Peter went back to the fire. He didn’t want to look. But the high spirits that had sustained him were flagging now, and he felt weak from hunger. He sat with Miranda, and they ate biscuits and stared at each other until Raevsky came back. He’d cut sticks of green wood to serve as skewers, and Peter and he roasted the meat and ate it, and Peter had never tasted anything so good. He burned his fingers, burned his mouth on the tough, sinewy, disgusting lumps of flesh.
The dog wouldn’t touch it, and neither would Miranda, so there was more for them. Andromeda curled up ostentatiously in the entrance to the cave. Peter could see her eyes shining in the darkness when he turned around. Miranda and the old man were arguing about Albany, but Peter found he didn’t care much about that. It seemed a tired, stale old argument.
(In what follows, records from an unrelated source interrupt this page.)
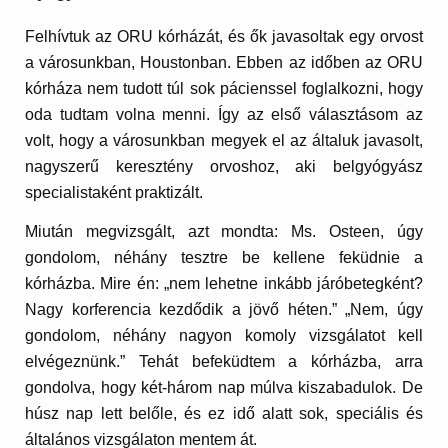
Felhívtuk az ORU kórházát, és ők javasoltak egy orvost
a városunkban, Houstonban. Ebben az időben az ORU
kórháza nem tudott túl sok pácienssel foglalkozni, hogy
oda tudtam volna menni. Így az első választásom az
volt, hogy a városunkban megyek el az általuk javasolt,
nagyszerű keresztény orvoshoz, aki belgyógyász
specialistaként praktizált.
Miután megvizsgált, azt mondta: Ms. Osteen, úgy
gondolom, néhány tesztre be kellene feküdnie a
kórházba. Mire én: „nem lehetne inkább járóbetegként?
Nagy korferencia kezdődik a jövő héten.” „Nem, úgy
gondolom, néhány nagyon komoly vizsgálatot kell
elvégeznünk.” Tehát befeküdtem a kórházba, arra
gondolva, hogy két-három nap múlva kiszabadulok. De
húsz nap lett belőle, és ez idő alatt sok, speciális és
általános vizsgálaton mentem át.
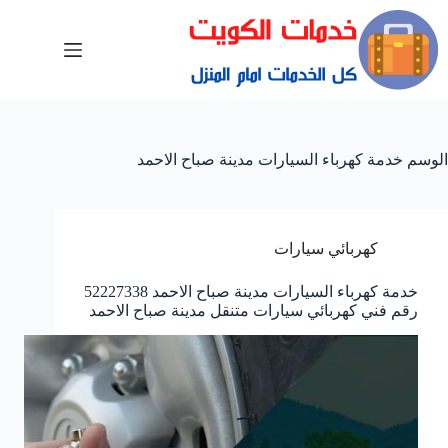
الوسم
خدمة كهرباء السيارات مدينة صباح الاحمد
كهربائي سيارات
خدمة كهرباء السيارات مدينة صباح الاحمد 52227338
رقم فني كهربائي سيارات متنقل مدينة صباح الاحمد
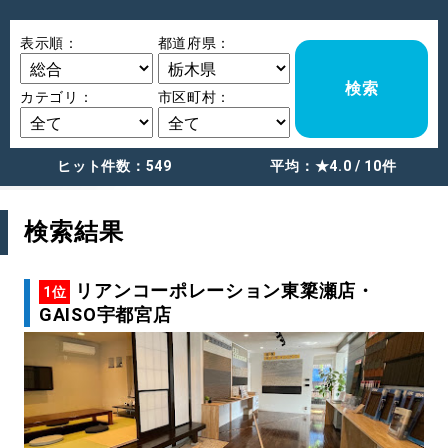
表示順：
都道府県：
検索
カテゴリ：
市区町村：
ヒット件数：
549
平均：
★4.0
/
10
件
検索結果
リアンコーポレーション東簗瀬店・
1位
GAISO宇都宮店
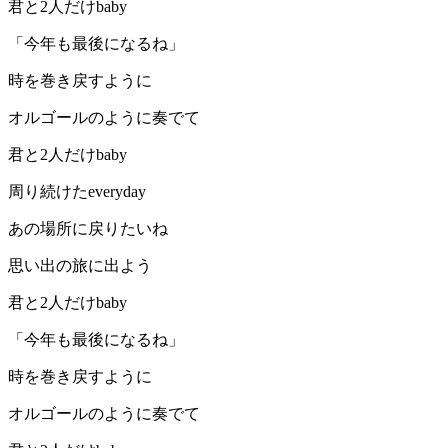
君と2人だけbaby
「今年も最後になるね」
時を巻き戻すように
オルゴールのように奏でて
君と2人だけbaby
周り続けたeveryday
あの場所に戻りたいね
思い出の旅に出よう
君と2人だけbaby
「今年も最後になるね」
時を巻き戻すように
オルゴールのように奏でて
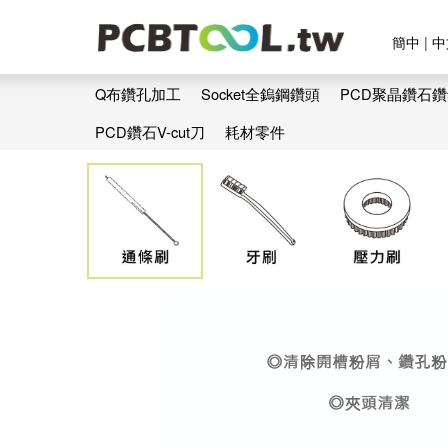
簡中
|
中
Q布鑽孔加工
Socket全鎢鋼鑽頭
PCD聚晶鑽石
PCD鑽石V-cut刀
耗材零件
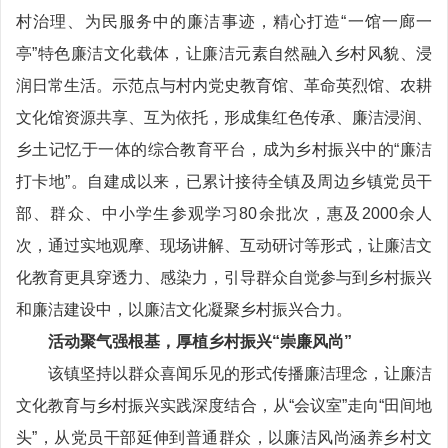
村治理、为民服务中的廉洁事迹，精心打造“一馆一廊一
亭”特色廉洁文化载体，让廉洁元素自然融入乡村风貌、浸
润日常生活。示范点与村内党史教育馆、革命英烈馆、农耕
文化馆资源共享、互为依托，形成集红色传承、廉洁浸润、
乡土记忆于一体的综合教育平台，成为乡村振兴中的“廉洁
打卡地”。自建成以来，已累计接待全镇及周边乡镇党员干
部、群众、中小学生参观学习80余批次，惠及2000余人
次，通过实地观摩、现场讲解、互动研讨等形式，让廉洁文
化教育更具穿透力、感染力，引导群众自觉参与到乡村振兴
和廉洁建设中，以廉洁文化凝聚乡村振兴合力。
活动聚气强根基，厚植乡村振兴“崇廉风尚”
该镇坚持以群众喜闻乐见的形式传播廉洁理念，让廉洁
文化教育与乡村振兴实践深度结合，从“会议室”走向“田间地
头”，从党员干部延伸到普通群众，以廉洁风尚涵养乡村文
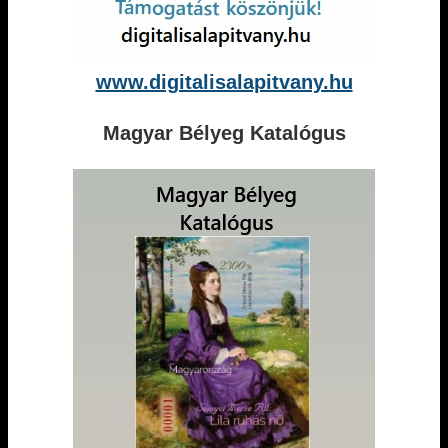
www.digitalisalapitvany.hu
Magyar Bélyeg Katalógus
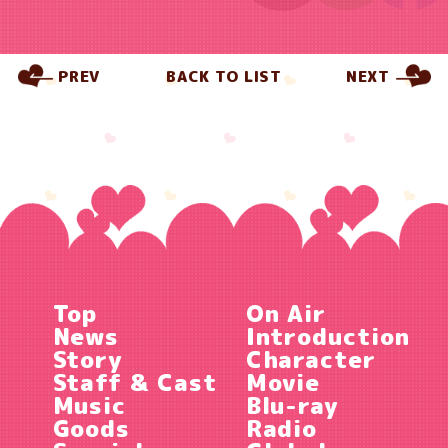
PREV
BACK TO LIST
NEXT
Top
On Air
News
Introduction
Story
Character
Staff & Cast
Movie
Music
Blu-ray
Goods
Radio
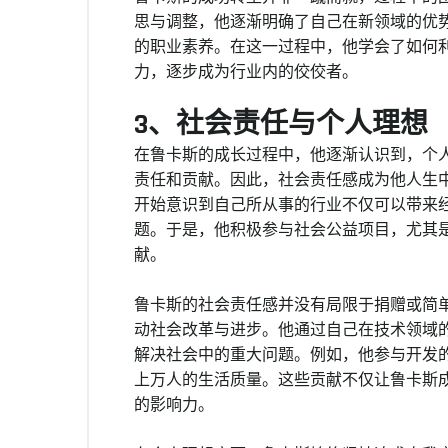
思与调整，他逐渐明确了自己在新领域的优
的职业素养。在这一过程中，他学会了如何
力，逐步成为行业内的佼佼者。
3、社会责任与个人理想
在鲁卡斯的成长过程中，他逐渐认识到，个
责任和贡献。因此，社会责任感成为他人生
开始意识到自己所从事的行业不仅可以带来
题。于是，他积极参与社会公益项目，尤其
献。
鲁卡斯的社会责任感并没有局限于捐赠或简
动社会改革与进步。他通过自己在技术领域
解决社会中的重大问题。例如，他参与开发
上万人的生活质量。这些贡献不仅让鲁卡斯
的影响力。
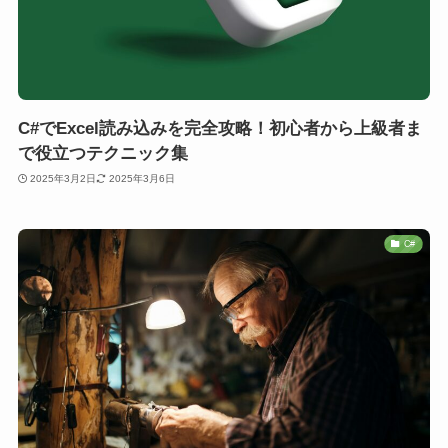
C#でExcel読み込みを完全攻略！初心者から上級者ま
で役立つテクニック集
2025年3月2日
2025年3月6日
C#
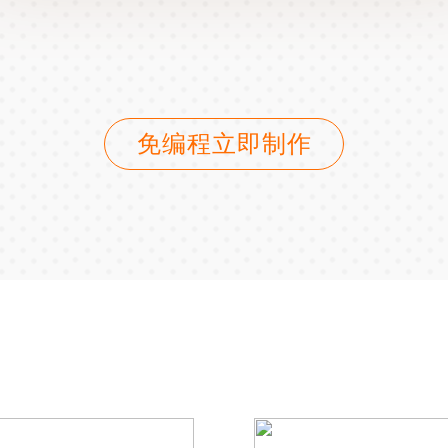
免编程立即制作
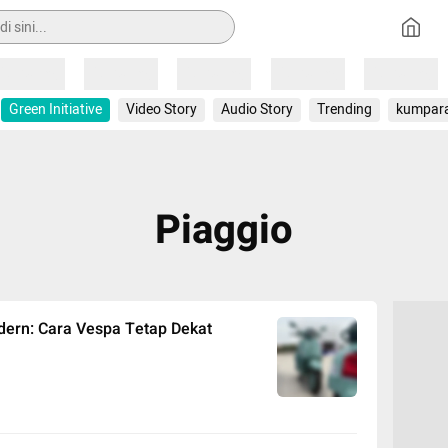
Loading
Loading
Loading
Loading
Loading
Green Initiative
Video Story
Audio Story
Trending
kumpar
Piaggio
ern: Cara Vespa Tetap Dekat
After a while he wiped his fingers in the snow and on his pants, and drew from his pocket his harmonica, which his uncle had given him in Greeneville.
He could smell the ouzo across the fire, but he wasn’t going to ask for it. Instead he cooled his mouth with snow, then spat it out and began to play—whisper music at first, but then a tune. And the tune suggested an old song that he’d learned so long ago he couldn’t remember. His mother had been born in Quebec, and had taught him some French nursery songs by rote. He didn’t speak any French. But after a few moments he lifted his mouth from the harmonica.